AppIQ – Unprecedented visibility that Aviatrix CoPilot brings

Earlier in my career, I worked as a Network Engineer in the high-frequency trading industry at a capital market exchange. It was the time when electronic trading was gaining heavy momentum as open outcry was receding. This was thanks mainly in part to vendors such as Arista who leveraged merchant silicon from Broadcom to lead the charge of low-latency networking.

Scores of trading firms would set up their equipment in one of the exchange’s many data centers inside the building to practice latency arbitrage. Speed was the name of the game and livelihoods were hedged on the network’s ability to pass packets as quickly as possible.

In the early days, any time there was a significant delay (could be as low as 1-2 seconds), the exchange would get hit with hefty fines. However, if we could prove that it was not the fault of the network, but rather the application that caused a trade to execute slowly, then we were off the hook. So my team invested in several network taps and sniffers from NETSCOUT and Gigamon to perform forensic analysis on these low-latency, high-throughput financial systems.
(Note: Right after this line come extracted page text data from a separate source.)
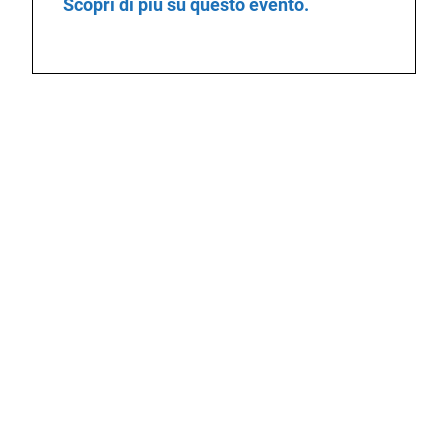
Scopri di più su questo evento.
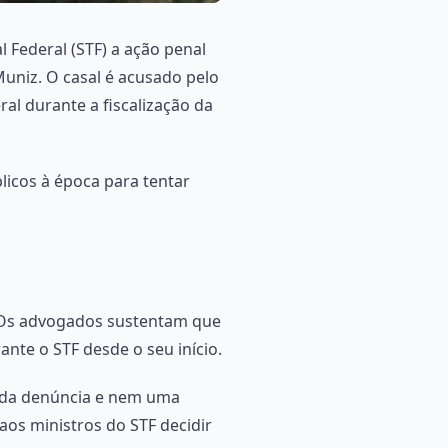
 Federal (STF) a ação penal
Muniz. O casal é acusado pelo
al durante a fiscalização da
licos à época para tentar
 Os advogados sustentam que
nte o STF desde o seu início.
o da denúncia e nem uma
os ministros do STF decidir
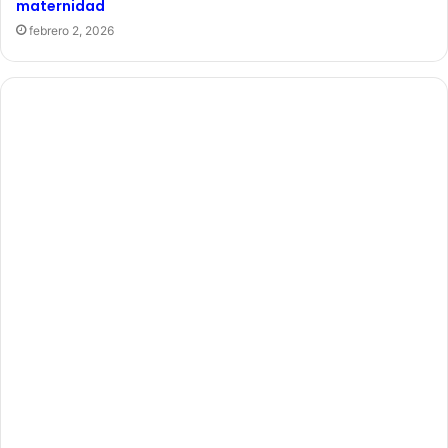
maternidad
febrero 2, 2026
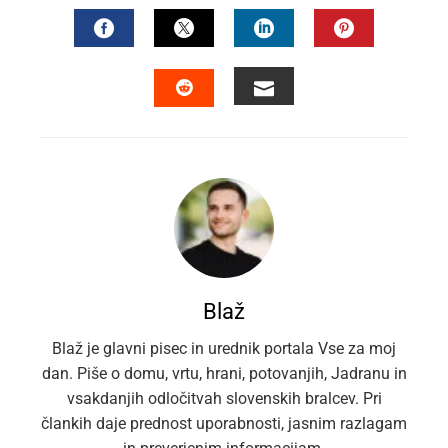
FACEBOOK
TWITTER
LINKEDIN
PINTEREST
EMAIL
STUMBLEUPON
Blaž
Blaž je glavni pisec in urednik portala Vse za moj
dan. Piše o domu, vrtu, hrani, potovanjih, Jadranu in
vsakdanjih odločitvah slovenskih bralcev. Pri
člankih daje prednost uporabnosti, jasnim razlagam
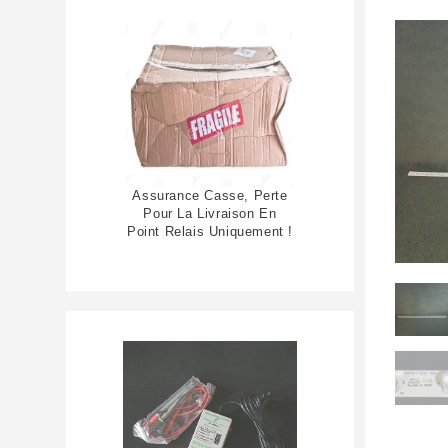
Assurance Casse, Perte
Pour La Livraison En
Point Relais Uniquement !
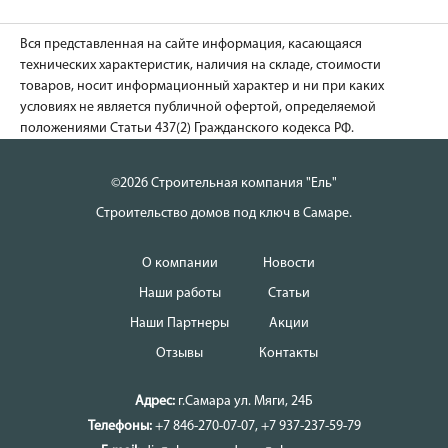
Вся представленная на сайте информация, касающаяся
технических характеристик, наличия на складе, стоимости
товаров, носит информационный характер и ни при каких
условиях не является публичной офертой, определяемой
положениями Статьи 437(2) Гражданского кодекса РФ.
©2026 Строительная компания "Ель"
Строительство домов под ключ в Самаре.
О компании
Новости
Наши работы
Статьи
Наши Партнеры
Акции
Отзывы
Контакты
Адрес:
г.Самара
ул. Мяги, 24Б
Телефоны:
+7 846-270-07-07
,
+7 937-237-59-79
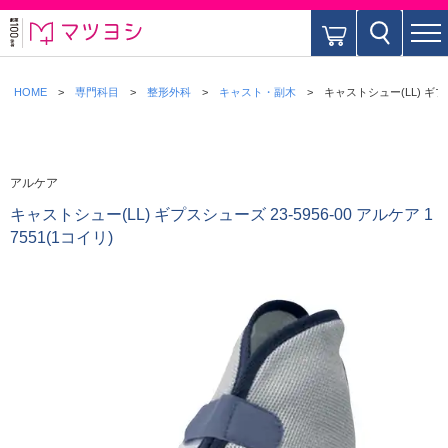
HOME
専門科目
整形外科
キャスト・副木
キャストシュー(LL) ギプスシ
アルケア
キャストシュー(LL) ギプスシューズ 23-5956-00 アルケア 1
7551(1コイリ)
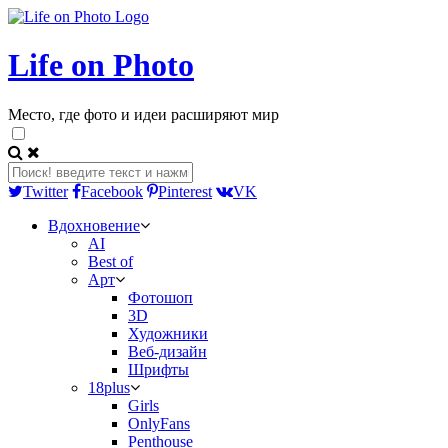
Life on Photo
Место, где фото и идеи расширяют мир
Twitter
Facebook
Pinterest
VK
Вдохновение
AI
Best of
Арт
Фотошоп
3D
Художники
Веб-дизайн
Шрифты
18plus
Girls
OnlyFans
Penthouse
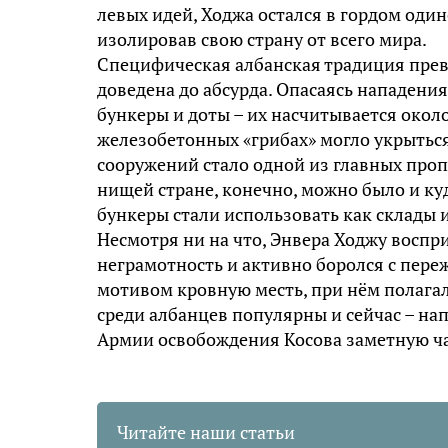
левых идей, Ходжа остался в гордом оди
изолировав свою страну от всего мира.
Специфическая албанская традиция прев
доведена до абсурда. Опасаясь нападени
бункеры и доты – их насчитывается около
железобетонных «грибах» могло укрыться
сооружений стало одной из главных проп
нищей стране, конечно, можно было и к
бункеры стали использовать как склады и
Несмотря ни на что, Энвера Ходжу воспр
неграмотность и активно боролся с пер
мотивом кровную месть, при нём полага
среди албанцев популярны и сейчас – на
Армии освобождения Косова заметную ч
Читайте наши статьи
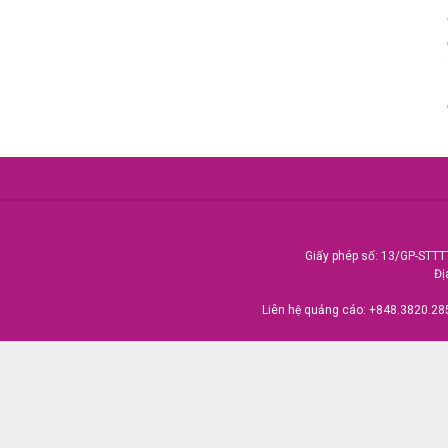
Giấy phép số: 13/GP-STTT
Đị
Liên hệ quảng cáo:
+848.3820.28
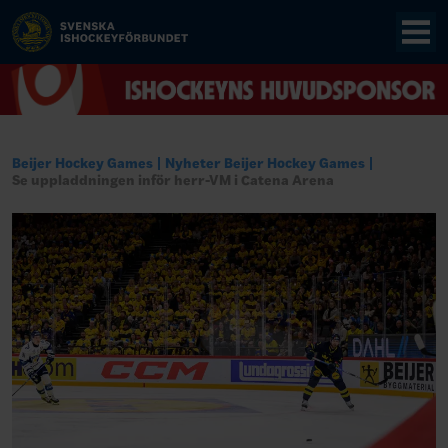
Beijer Hockey Games
Nyheter Beijer Hockey Games
Se uppladdningen inför herr-VM i Catena Arena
But there were never enough taps. Taps allowed us to pinpoint the location and cause of delays and retransmissions if we were lucky enough to have placed them at the exact spot in the network where the delay was incurred. It was like a playing a game of whack-a-mole. Providing evidential data was a nightmare in those days. There was such little visibility.

Did I mention we owned the entire network?

Fast forward to public clouds today which are complete black boxes. They provide very little visibility and the network has no way to prove it is not at fault because there have been no tools that are able to extract meaningful data until Aviatrix CoPilot came along. It already had the ability to display NetFlow records to provide such empirical data. Take this screenshot as an example.

If I were to see a flow with a few SYNs coming in, for example, I could use that information to ask the Application team whether everything is okay on their end. Or if I see a SYN followed immediately by a RST, that might point in the direction of a firewall blocking something. Or maybe if PSH packets are going through fine and data is being passed for a while, it might be another indication of the network doing its job and the application developer needing to be pulled in. It’s a very powerful feature.

But with the new AppIQ feature released this week in CoPilot, visibility is taken to the next level. AppIQ allows you to generate a comprehensive report of latency, traffic, and performance monitoring data between any two cloud instances connected via your Aviatrix transit network, such as shown here with an SSH test.

Now you can see latencies on a hop-by-hop basis. AWS us-east-1 (N. Virginia) to us-east-2 (Ohio) regions are about 12 ms away on average. And each of those green links represents an encrypted tunnel.

End-to-end encryption in the cloud with the visibility: that’s what every network engineer dreams of having.